> _TASK PROMPT_:
Write out the data below in full, unchanged, minus the images.
(DATA TO EXAMINE)
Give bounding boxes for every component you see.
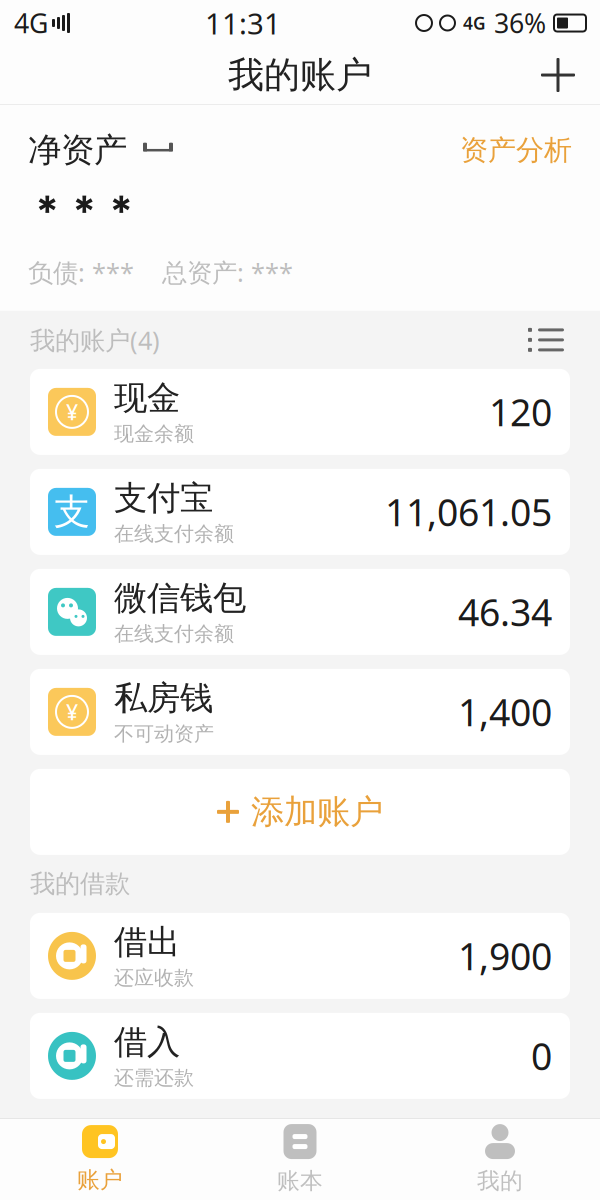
- staticText: 添加账户: [251, 791, 383, 832]
- button[interactable]: 借入: [30, 1013, 570, 1099]
- button[interactable]: 微信钱包: [30, 569, 570, 655]
- staticText: 我的账户: [228, 53, 372, 97]
- button[interactable]: ¥: [30, 369, 570, 455]
- staticText: 支: [54, 490, 90, 534]
- staticText: 负债: ***: [28, 255, 134, 289]
- button[interactable]: 支: [30, 469, 570, 555]
- staticText: 在线支付余额: [114, 622, 234, 646]
- staticText: 11,061.05: [385, 487, 552, 537]
- staticText: 46.34: [458, 587, 552, 637]
- staticText: 我的借款: [30, 868, 130, 899]
- staticText: 支付宝: [114, 478, 213, 518]
- staticText: ¥: [66, 698, 78, 726]
- staticText: 还需还款: [114, 1066, 194, 1090]
- button[interactable]: 账本: [200, 1119, 400, 1200]
- button[interactable]: Add account: [530, 47, 586, 103]
- staticText: 资产分析: [460, 133, 572, 167]
- staticText: 现金余额: [114, 422, 194, 446]
- button[interactable]: 借出: [30, 913, 570, 999]
- staticText: 不可动资产: [114, 722, 214, 746]
- button[interactable]: 账户: [0, 1119, 200, 1200]
- staticText: ＊＊＊: [28, 187, 139, 233]
- staticText: 私房钱: [114, 678, 213, 718]
- button[interactable]: 资产分析: [460, 127, 572, 173]
- staticText: 0: [531, 1031, 552, 1081]
- button[interactable]: 我的: [400, 1119, 600, 1200]
- staticText: 账户: [77, 1166, 123, 1194]
- button[interactable]: Switch list layout: [522, 322, 570, 358]
- staticText: 在线支付余额: [114, 522, 234, 546]
- staticText: 我的: [477, 1167, 523, 1195]
- button[interactable]: 添加账户: [30, 769, 570, 855]
- staticText: 总资产: ***: [162, 255, 293, 289]
- staticText: 微信钱包: [114, 578, 246, 618]
- button[interactable]: Show balance: [127, 133, 175, 167]
- staticText: 净资产: [28, 130, 127, 171]
- staticText: 现金: [114, 378, 180, 418]
- button[interactable]: ¥: [30, 669, 570, 755]
- staticText: 120: [489, 387, 552, 437]
- staticText: ¥: [66, 398, 78, 426]
- staticText: 还应收款: [114, 966, 194, 990]
- staticText: 1,400: [458, 687, 552, 737]
- staticText: 1,900: [458, 931, 552, 981]
- staticText: 4G: [463, 12, 486, 34]
- staticText: 账本: [277, 1167, 323, 1195]
- staticText: 我的账户(4): [30, 323, 160, 357]
- staticText: 借出: [114, 922, 180, 962]
- staticText: 借入: [114, 1022, 180, 1062]
- staticText: 11:31: [205, 4, 281, 42]
- staticText: 36%: [494, 5, 546, 41]
- staticText: 4G: [14, 5, 48, 41]
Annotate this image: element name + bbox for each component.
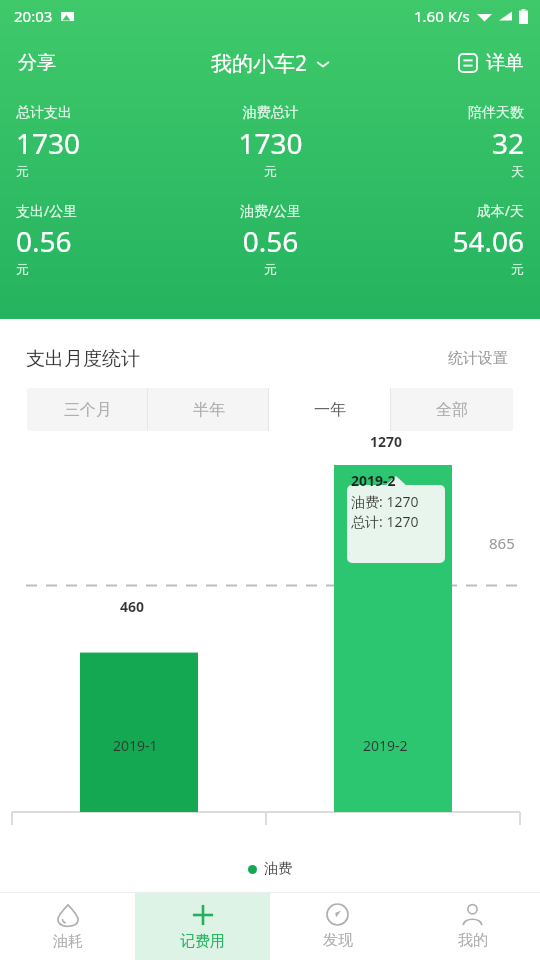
staticText: 一年 [314,400,346,420]
staticText: 2019-2 [363,736,408,755]
staticText: 元 [16,261,186,277]
button[interactable]: 油耗 [0,893,135,960]
staticText: 0.56 [16,222,186,260]
staticText: 32 [355,124,524,162]
button[interactable]: 统计设置 [442,343,514,374]
staticText: 0.56 [186,222,355,260]
staticText: 我的小车2 [211,49,308,78]
staticText: 54.06 [355,222,524,260]
staticText: 分享 [18,51,56,75]
button[interactable]: 记费用 [135,893,270,960]
staticText: 865 [489,533,515,553]
button[interactable]: 分享 [0,41,74,85]
staticText: 我的 [458,931,488,950]
button[interactable]: 我的小车2 [199,41,342,86]
staticText: 油耗 [53,932,83,951]
staticText: 1.60 K/s [414,6,470,26]
staticText: 统计设置 [448,349,508,368]
staticText: 1730 [16,124,186,162]
staticText: 元 [355,261,524,277]
staticText: 总计: 1270 [351,512,419,531]
button[interactable]: 详单 [444,41,540,85]
staticText: 460 [120,597,145,616]
staticText: 油费/公里 [186,201,355,220]
button[interactable]: 我的 [405,893,540,960]
staticText: 油费 [264,860,292,878]
staticText: 2019-1 [113,736,158,755]
staticText: 天 [355,163,524,179]
staticText: 陪伴天数 [355,104,524,122]
staticText: 总计支出 [16,104,186,122]
button[interactable]: 全部 [391,388,513,431]
staticText: 发现 [323,931,353,950]
staticText: 全部 [436,400,468,420]
button[interactable]: 半年 [148,388,269,431]
staticText: 油费总计 [186,104,355,122]
staticText: 元 [186,261,355,277]
staticText: 半年 [193,400,225,420]
staticText: 20:03 [14,6,53,26]
staticText: 1270 [370,432,403,451]
staticText: 三个月 [64,400,112,420]
staticText: 元 [16,163,186,179]
staticText: 1730 [186,124,355,162]
button[interactable]: 发现 [270,893,405,960]
staticText: 详单 [486,51,524,75]
staticText: 记费用 [180,932,225,951]
button[interactable]: 三个月 [27,388,148,431]
staticText: 成本/天 [355,201,524,220]
staticText: 元 [186,163,355,179]
staticText: 支出/公里 [16,201,186,220]
staticText: 2019-2 [351,471,396,490]
staticText: 油费: 1270 [351,492,419,511]
button[interactable]: 一年 [269,388,391,431]
staticText: 支出月度统计 [26,347,140,371]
(End DATA TO EXAMINE)
> _EXPECTED OUTPUT_:
Give bounding boxes for every component you see.
- staticText: 添加账户: [251, 791, 383, 832]
- button[interactable]: 借入: [30, 1013, 570, 1099]
- button[interactable]: 微信钱包: [30, 569, 570, 655]
- staticText: 我的账户: [228, 53, 372, 97]
- button[interactable]: ¥: [30, 369, 570, 455]
- staticText: 支: [54, 490, 90, 534]
- staticText: 负债: ***: [28, 255, 134, 289]
- button[interactable]: 支: [30, 469, 570, 555]
- staticText: 在线支付余额: [114, 622, 234, 646]
- staticText: 11,061.05: [385, 487, 552, 537]
- staticText: 46.34: [458, 587, 552, 637]
- staticText: 我的借款: [30, 868, 130, 899]
- staticText: 支付宝: [114, 478, 213, 518]
- staticText: ¥: [66, 698, 78, 726]
- staticText: 还需还款: [114, 1066, 194, 1090]
- button[interactable]: 账本: [200, 1119, 400, 1200]
- button[interactable]: Add account: [530, 47, 586, 103]
- staticText: 资产分析: [460, 133, 572, 167]
- staticText: 现金余额: [114, 422, 194, 446]
- button[interactable]: 借出: [30, 913, 570, 999]
- staticText: 不可动资产: [114, 722, 214, 746]
- button[interactable]: 账户: [0, 1119, 200, 1200]
- staticText: ＊＊＊: [28, 187, 139, 233]
- staticText: 私房钱: [114, 678, 213, 718]
- button[interactable]: 资产分析: [460, 127, 572, 173]
- staticText: 0: [531, 1031, 552, 1081]
- button[interactable]: 我的: [400, 1119, 600, 1200]
- staticText: 账户: [77, 1166, 123, 1194]
- button[interactable]: Switch list layout: [522, 322, 570, 358]
- staticText: 在线支付余额: [114, 522, 234, 546]
- staticText: 我的: [477, 1167, 523, 1195]
- button[interactable]: 添加账户: [30, 769, 570, 855]
- staticText: 总资产: ***: [162, 255, 293, 289]
- staticText: 微信钱包: [114, 578, 246, 618]
- button[interactable]: Show balance: [127, 133, 175, 167]
- staticText: 净资产: [28, 130, 127, 171]
- staticText: 现金: [114, 378, 180, 418]
- button[interactable]: ¥: [30, 669, 570, 755]
- staticText: 120: [489, 387, 552, 437]
- staticText: ¥: [66, 398, 78, 426]
- staticText: 还应收款: [114, 966, 194, 990]
- staticText: 1,400: [458, 687, 552, 737]
- staticText: 1,900: [458, 931, 552, 981]
- staticText: 4G: [463, 12, 486, 34]
- staticText: 账本: [277, 1167, 323, 1195]
- staticText: 我的账户(4): [30, 323, 160, 357]
- staticText: 借出: [114, 922, 180, 962]
- staticText: 借入: [114, 1022, 180, 1062]
- staticText: 11:31: [205, 4, 281, 42]
- staticText: 36%: [494, 5, 546, 41]
- staticText: 4G: [14, 5, 48, 41]
Annotate this image: element name + bbox for each component.
staticText: 一年 [314,400,346,420]
staticText: 2019-2 [363,736,408,755]
staticText: 元 [16,261,186,277]
button[interactable]: 油耗 [0,893,135,960]
staticText: 0.56 [16,222,186,260]
staticText: 32 [355,124,524,162]
button[interactable]: 统计设置 [442,343,514,374]
staticText: 0.56 [186,222,355,260]
staticText: 我的小车2 [211,49,308,78]
staticText: 54.06 [355,222,524,260]
staticText: 分享 [18,51,56,75]
button[interactable]: 记费用 [135,893,270,960]
staticText: 865 [489,533,515,553]
button[interactable]: 分享 [0,41,74,85]
staticText: 我的 [458,931,488,950]
button[interactable]: 我的小车2 [199,41,342,86]
staticText: 油耗 [53,932,83,951]
staticText: 1.60 K/s [414,6,470,26]
staticText: 统计设置 [448,349,508,368]
staticText: 1730 [16,124,186,162]
staticText: 元 [355,261,524,277]
staticText: 总计: 1270 [351,512,419,531]
button[interactable]: 详单 [444,41,540,85]
staticText: 460 [120,597,145,616]
staticText: 油费/公里 [186,201,355,220]
button[interactable]: 我的 [405,893,540,960]
staticText: 油费 [264,860,292,878]
staticText: 2019-1 [113,736,158,755]
staticText: 天 [355,163,524,179]
staticText: 陪伴天数 [355,104,524,122]
staticText: 总计支出 [16,104,186,122]
button[interactable]: 全部 [391,388,513,431]
staticText: 发现 [323,931,353,950]
staticText: 全部 [436,400,468,420]
button[interactable]: 半年 [148,388,269,431]
staticText: 油费总计 [186,104,355,122]
staticText: 元 [186,261,355,277]
staticText: 半年 [193,400,225,420]
staticText: 20:03 [14,6,53,26]
staticText: 1270 [370,432,403,451]
staticText: 三个月 [64,400,112,420]
staticText: 元 [16,163,186,179]
staticText: 1730 [186,124,355,162]
button[interactable]: 发现 [270,893,405,960]
staticText: 详单 [486,51,524,75]
staticText: 记费用 [180,932,225,951]
button[interactable]: 三个月 [27,388,148,431]
staticText: 成本/天 [355,201,524,220]
staticText: 元 [186,163,355,179]
staticText: 支出/公里 [16,201,186,220]
staticText: 2019-2 [351,471,396,490]
staticText: 油费: 1270 [351,492,419,511]
button[interactable]: 一年 [269,388,391,431]
staticText: 支出月度统计 [26,347,140,371]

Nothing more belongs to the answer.